Dataset:
=== Begin Enclosure ===

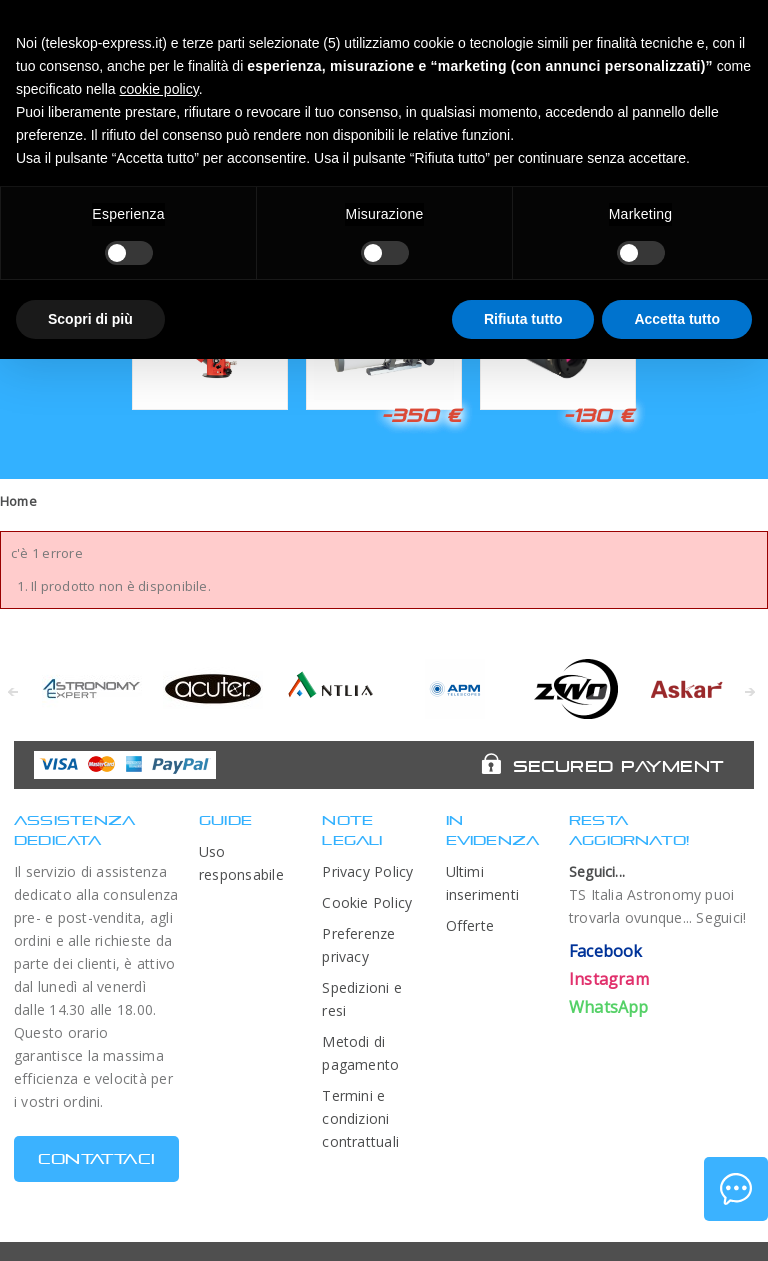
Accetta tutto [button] (677, 319)
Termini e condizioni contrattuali (360, 1118)
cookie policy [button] (159, 89)
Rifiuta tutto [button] (523, 319)
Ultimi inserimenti (483, 883)
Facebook (606, 951)
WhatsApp (609, 1007)
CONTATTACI (96, 1158)
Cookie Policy (367, 902)
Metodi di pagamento (360, 1053)
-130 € (599, 415)
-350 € (421, 415)
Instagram (609, 979)
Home (18, 501)
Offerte (470, 925)
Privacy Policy (367, 871)
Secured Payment (618, 766)
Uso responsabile (241, 863)
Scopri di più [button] (90, 319)
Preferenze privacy (358, 945)
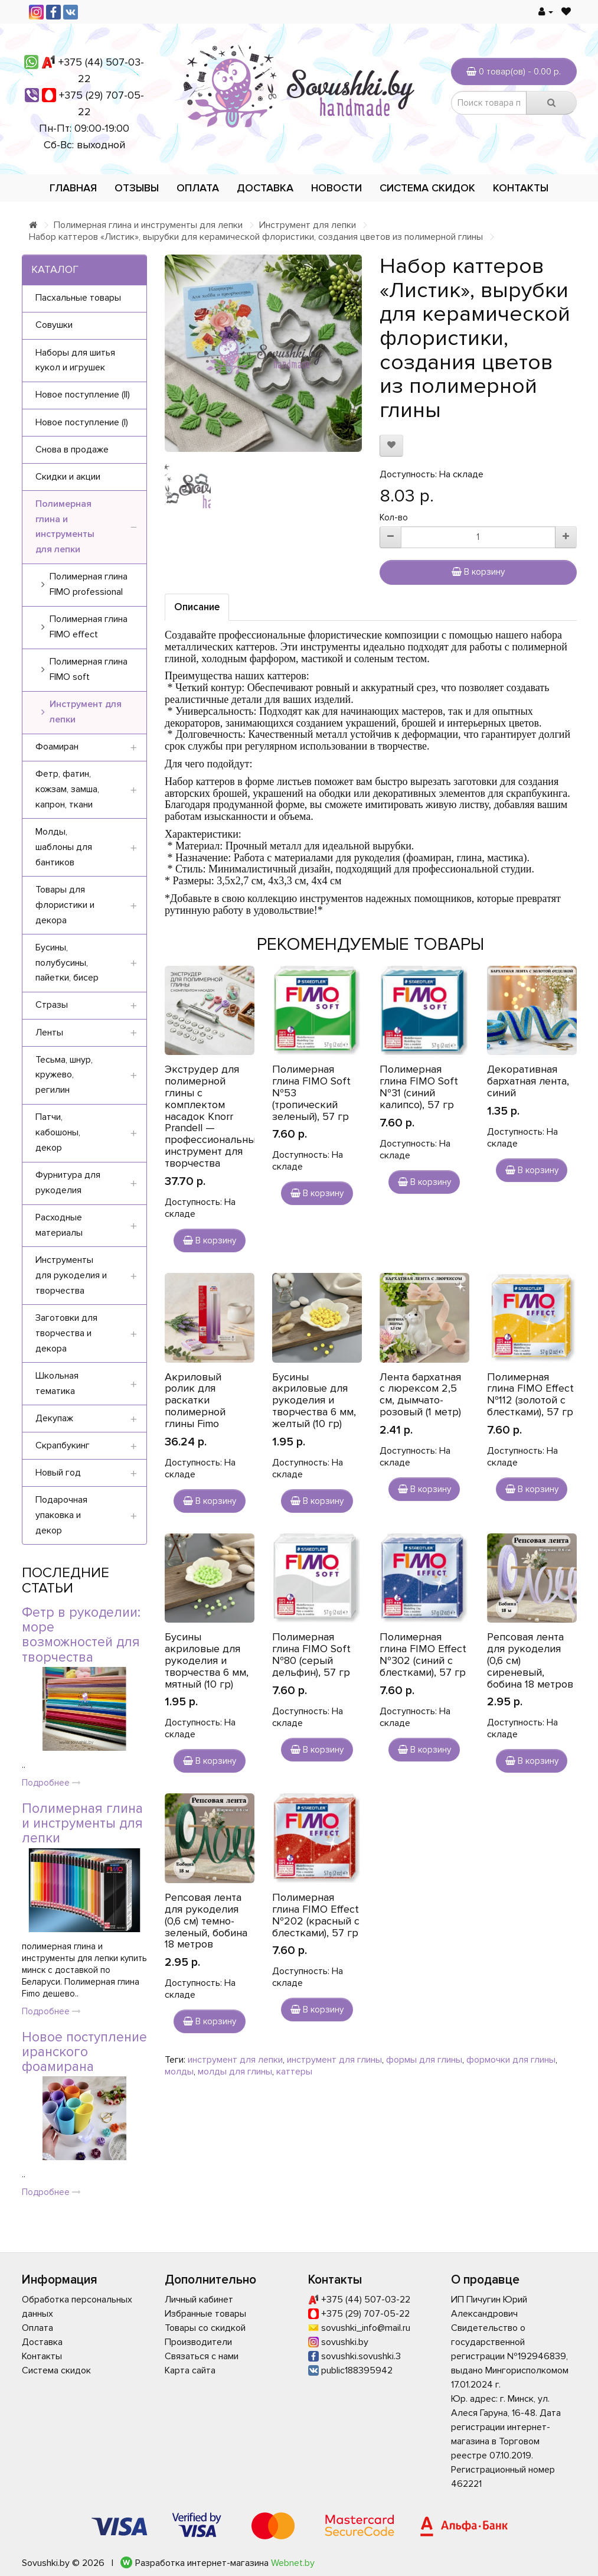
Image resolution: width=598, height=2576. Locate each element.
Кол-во (394, 517)
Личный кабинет (199, 2299)
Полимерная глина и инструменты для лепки (148, 225)
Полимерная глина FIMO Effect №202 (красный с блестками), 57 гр (316, 1915)
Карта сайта (190, 2370)
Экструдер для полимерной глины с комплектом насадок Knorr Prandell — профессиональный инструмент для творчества (213, 1116)
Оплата (198, 187)
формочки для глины (510, 2060)
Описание (197, 607)
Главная (73, 187)
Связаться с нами (201, 2356)
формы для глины (424, 2060)
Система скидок (427, 187)
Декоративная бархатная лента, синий (528, 1081)
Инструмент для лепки (307, 225)
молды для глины (235, 2071)
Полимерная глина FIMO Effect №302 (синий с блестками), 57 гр (423, 1654)
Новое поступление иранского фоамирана (84, 2052)
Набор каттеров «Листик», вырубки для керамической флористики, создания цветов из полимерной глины (256, 237)
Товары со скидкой (205, 2328)
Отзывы (137, 187)
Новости (336, 187)
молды (179, 2071)
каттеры (294, 2071)
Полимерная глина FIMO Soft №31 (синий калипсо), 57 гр (419, 1086)
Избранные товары (205, 2314)
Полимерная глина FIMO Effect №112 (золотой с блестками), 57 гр (530, 1394)
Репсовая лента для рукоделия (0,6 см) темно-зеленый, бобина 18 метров (206, 1920)
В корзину (478, 571)
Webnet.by (293, 2563)
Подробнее (51, 1782)
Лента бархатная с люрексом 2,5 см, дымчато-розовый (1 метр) (420, 1394)
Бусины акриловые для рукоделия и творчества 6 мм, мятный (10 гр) (207, 1660)
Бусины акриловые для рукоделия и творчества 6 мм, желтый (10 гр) (314, 1400)
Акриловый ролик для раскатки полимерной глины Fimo (195, 1400)
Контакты (520, 187)
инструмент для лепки (235, 2060)
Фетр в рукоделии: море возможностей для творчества (81, 1635)
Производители (198, 2342)
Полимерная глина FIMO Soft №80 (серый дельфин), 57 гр (311, 1654)
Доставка (265, 187)
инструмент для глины (334, 2060)
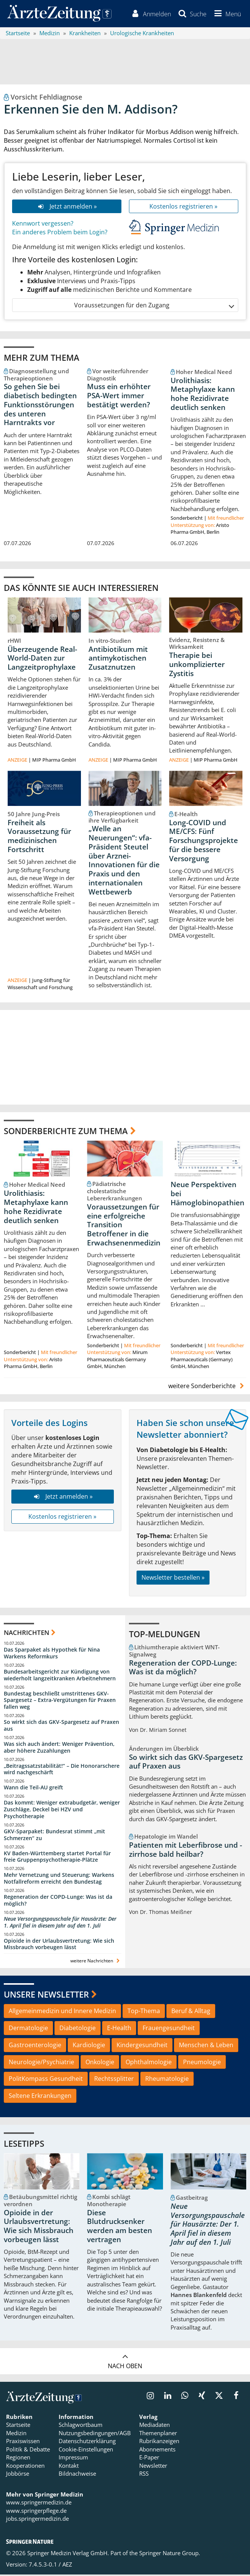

=== End Enclosure ===

What the exercise asks:
Take the stretch of lines above from the one containing "Система скидок (427, 187)" through the one containing "Новое поступление иранского" and repeat it exactly, adding no other line.

Expected answer:
Система скидок (427, 187)
Декоративная бархатная лента, синий (528, 1081)
Инструмент для лепки (307, 225)
молды для глины (235, 2071)
Полимерная глина FIMO Effect №302 (синий с блестками), 57 гр (423, 1654)
Новое поступление иранского фоамирана (84, 2052)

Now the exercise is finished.